A cartridge for OpenShift that provides access to the Apache Tika JAXRS Server. This was prepared for a talk at JBUG Scotland, April 2014.
To install this cartridge use the cartridge reflector when creating an application
rhc create-app myapp http://cartreflect-claytondev.rhcloud.com/reflect?github=LogicalSpark/openshift-tika-cartridge
It has been developed to support scaling with a scaleable application, so if you would like use it in this way you can use the -s flag
rhc create-app myapp http://cartreflect-claytondev.rhcloud.com/reflect?github=LogicalSpark/openshift-tika-cartridge -s
This cartridge supports Apache Tika Version 1.10.

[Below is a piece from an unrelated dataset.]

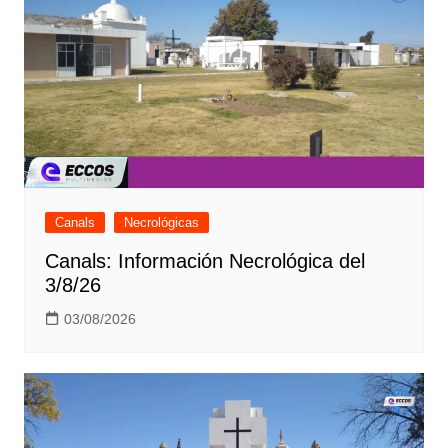
Canals
Necrológicas
Canals: Información Necrológica del
3/8/26
03/08/2026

If you would like to try out the Apache Tika JAXRS server you can find a deployed instance using this cartridge at:
http://tikaserver-logicalspark.rhcloud.com/
To extract the contents of a file, you can use the following:
curl -T <file> http://tikaserver-logicalspark.rhcloud.com/tika
To extract the metadata of a file, you can use the following:
curl -T <file> http://tikaserver-logicalspark.rhcloud.com/meta
You can read more about the TIKA JAXRS server and it's commands here.
This cartridge is provided provided "as is", with absolutely no warranty expressed or implied. Any use is at your own risk.